Not to prove himself.
But hoping maybe one would be the one that finally ended it.
Morrison noticed.
"You're slipping, Cross."
"No sir."
"You hesitated on the last mission. Two seconds. Two seconds is the difference between life and death."
"It won't happen again."
"See that it doesn't."
Age thirty-one was the worst year.
Evan went through the motions. Completed missions. Maintained his efficiency.
But inside, he was dying.
Every kill felt heavier.
Every mission more meaningless.
He'd wake up at night, gasping, his mother's voice in his ears: "My beautiful boy who used to save injured birds is gone."
Was he gone?
Sometimes Evan would look at his hands—the hands that had killed so many—and not recognize them.
Sometimes he'd see his reflection and think, "Who is that?"
Sometimes he'd lie awake and think about walking into the forest and never coming back.
Just disappearing.
Stopping.
But he never did.
Just kept going through the motions.
Kept being the weapon they'd made him.
Because what else was there?
One day,
Morrison called him into his office.
"Cross. I'm pulling you from field work for a few weeks."
"Sir?"
"You need a break. Some easy duty. Get your head straight."
"I don't need—"
"That's an order."
Evan's jaw clenched but he nodded. "Yes, sir."
"I'm assigning you to interrogation duty. We've got an elf in custody. Child. Wandered into our territory. We need intelligence about elf movements near the border."
Something in Evan's chest tightened. "A child?"
"Five years old, we think. Young enough to break easily. Old enough to have information."
"Sir, I'm a hunter, not—"
"You'll do what I tell you to do, Cross. Report to Facility Seven tomorrow morning."
Evan lay awake that night.
A child.
They wanted him to interrogate a child.
Five years old.
The same age he'd been when his father died.
Three years younger than when they'd taken him.
He could refuse. Could request a different assignment.
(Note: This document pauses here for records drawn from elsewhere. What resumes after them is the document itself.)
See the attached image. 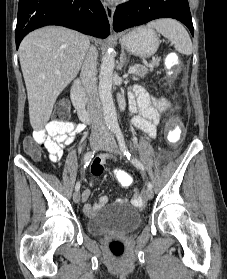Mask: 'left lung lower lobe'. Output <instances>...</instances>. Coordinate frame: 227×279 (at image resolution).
Returning <instances> with one entry per match:
<instances>
[{"label":"left lung lower lobe","instance_id":"0a47b994","mask_svg":"<svg viewBox=\"0 0 227 279\" xmlns=\"http://www.w3.org/2000/svg\"><path fill=\"white\" fill-rule=\"evenodd\" d=\"M167 17L179 20L194 34L188 0H131L117 7L113 27L116 32H120Z\"/></svg>","mask_w":227,"mask_h":279}]
</instances>
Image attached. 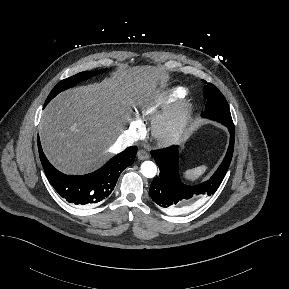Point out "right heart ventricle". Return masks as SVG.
<instances>
[{
	"mask_svg": "<svg viewBox=\"0 0 289 289\" xmlns=\"http://www.w3.org/2000/svg\"><path fill=\"white\" fill-rule=\"evenodd\" d=\"M183 95H184V90L176 89L165 101L159 102L153 105H149L140 109L138 112V115L140 118H147L153 115L161 105L170 103Z\"/></svg>",
	"mask_w": 289,
	"mask_h": 289,
	"instance_id": "1",
	"label": "right heart ventricle"
}]
</instances>
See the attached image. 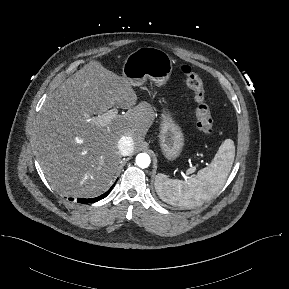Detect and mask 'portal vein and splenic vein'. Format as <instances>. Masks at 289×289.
<instances>
[{
    "mask_svg": "<svg viewBox=\"0 0 289 289\" xmlns=\"http://www.w3.org/2000/svg\"><path fill=\"white\" fill-rule=\"evenodd\" d=\"M118 114V109L113 108L102 115H98L94 118V121L100 125L108 124L113 118H115Z\"/></svg>",
    "mask_w": 289,
    "mask_h": 289,
    "instance_id": "obj_1",
    "label": "portal vein and splenic vein"
}]
</instances>
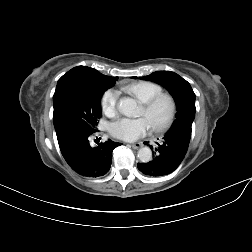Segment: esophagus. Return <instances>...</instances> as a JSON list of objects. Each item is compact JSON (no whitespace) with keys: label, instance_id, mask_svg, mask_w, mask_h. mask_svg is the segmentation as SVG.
Wrapping results in <instances>:
<instances>
[{"label":"esophagus","instance_id":"34e87169","mask_svg":"<svg viewBox=\"0 0 252 252\" xmlns=\"http://www.w3.org/2000/svg\"><path fill=\"white\" fill-rule=\"evenodd\" d=\"M130 146H131L133 149L137 150V149H139L140 147H142L143 144H142V143H134V144H131Z\"/></svg>","mask_w":252,"mask_h":252}]
</instances>
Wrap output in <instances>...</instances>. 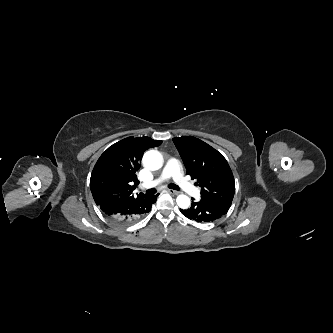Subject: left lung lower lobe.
Wrapping results in <instances>:
<instances>
[{
    "label": "left lung lower lobe",
    "mask_w": 333,
    "mask_h": 333,
    "mask_svg": "<svg viewBox=\"0 0 333 333\" xmlns=\"http://www.w3.org/2000/svg\"><path fill=\"white\" fill-rule=\"evenodd\" d=\"M230 205L201 198L200 201H192L188 209H180L181 213L197 222H212L225 215Z\"/></svg>",
    "instance_id": "0a47b994"
}]
</instances>
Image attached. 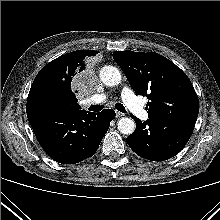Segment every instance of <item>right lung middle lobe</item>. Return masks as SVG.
<instances>
[{"instance_id": "1", "label": "right lung middle lobe", "mask_w": 220, "mask_h": 220, "mask_svg": "<svg viewBox=\"0 0 220 220\" xmlns=\"http://www.w3.org/2000/svg\"><path fill=\"white\" fill-rule=\"evenodd\" d=\"M35 103L67 108L62 96L52 90L39 91L35 96Z\"/></svg>"}]
</instances>
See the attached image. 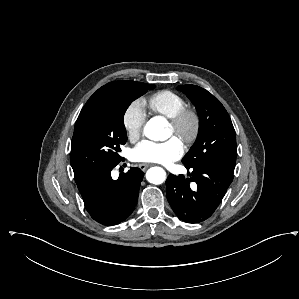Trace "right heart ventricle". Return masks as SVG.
<instances>
[{
    "label": "right heart ventricle",
    "instance_id": "1",
    "mask_svg": "<svg viewBox=\"0 0 299 299\" xmlns=\"http://www.w3.org/2000/svg\"><path fill=\"white\" fill-rule=\"evenodd\" d=\"M148 107L166 118H173L186 106L185 99L172 90H161L152 94L147 100Z\"/></svg>",
    "mask_w": 299,
    "mask_h": 299
}]
</instances>
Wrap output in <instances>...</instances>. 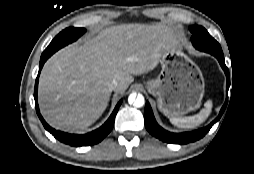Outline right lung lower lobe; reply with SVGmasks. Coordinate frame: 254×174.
<instances>
[{"mask_svg":"<svg viewBox=\"0 0 254 174\" xmlns=\"http://www.w3.org/2000/svg\"><path fill=\"white\" fill-rule=\"evenodd\" d=\"M50 56H41L40 59V64H39V73L35 82V90H34V99H35V107H36V112L44 126V128L50 132L56 139H58L59 141L71 145V146H89V145H94L99 143L101 140H103L107 134H109V132L112 130L113 125H114V121H115V116L118 112L119 106L122 103V100L119 101V103L116 105L114 111L112 112L111 116L109 117V119L98 129L84 134V135H75V134H68L65 132H61V131H56L55 129H53L52 127H50L45 120L43 119V117L40 114L39 111V107H38V102H37V90H38V78H39V74L40 71L44 65V63L46 62V60L49 58Z\"/></svg>","mask_w":254,"mask_h":174,"instance_id":"1","label":"right lung lower lobe"}]
</instances>
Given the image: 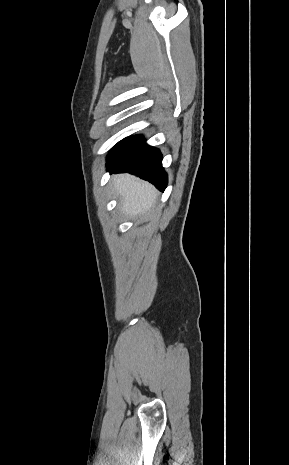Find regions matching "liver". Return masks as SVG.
<instances>
[{
    "mask_svg": "<svg viewBox=\"0 0 289 465\" xmlns=\"http://www.w3.org/2000/svg\"><path fill=\"white\" fill-rule=\"evenodd\" d=\"M113 182L125 214L134 218L144 217L155 207L158 193L148 182L129 174L117 175Z\"/></svg>",
    "mask_w": 289,
    "mask_h": 465,
    "instance_id": "6515ba94",
    "label": "liver"
}]
</instances>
But that would mean questions. Suspicion. Maybe reassignment to something worse.
So he'd do it.
Go in. Extract the information quickly. Get it over with.
It was just another mission.
Just another target.
He'd done worse.
He could do this.
Evan arrived at Facility Seven at dawn.
Walked down the sterile corridors.
Reached the holding cells.
"Subject is in Cell 3. Young female. Hasn't spoken much. Mostly cries."
"Understood."
Evan took the file. Didn't read it.
Didn't want to know details.
Easier that way.
He stood outside Cell 3 for a long moment.
Took a breath.
Opened the door.
The cell was small. Cold. Bare concrete.
And in the corner, pressed against the wall—
A child.
Golden hair. Pointed ears. Huge amber eyes.
So small.
Smaller than he'd expected.
Thin. Terrified. Alone.
Evan froze in the doorway.
She was just a kid.
A scared little kid.
"Subject is an elf child, approximately five years old. Cross, extract information about elf movements. Use whatever means necessary."
Morrison's voice in his ear through the comm.
Evan approached slowly.
A child. She was just a child.
Evan's breath caught in his throat as those amber eyes lifted to meet his. For one suspended moment, everything went still.
Then her expression transformed—confusion giving way to recognition, to something that looked like desperate hope. Her eyes widened, and a sound escaped her that was part sob, part laugh.
"Papa?"
The word hung in the air between them, impossible and world-shattering.
"Wha.."
And before Evan could process what was happening, she was moving, scrambling across the floor with that supernatural speed, throwing her small arms around his neck and holding on like he was the only solid thing in a drowning world.
"Papa, papa, papa," she whispered against his shoulder, her whole body trembling. "You came back. I knew you would come back."
That was the time that really changed everything in his life. Anaya. Right?
* But wait. Anaya? I left her in the woods*
Then sharp pain that made him clear he is not dead. Slowly, his eyes began to open and his first thought was about Anaya. His mind screaming. She was in the woods. All alone. He had to reach there.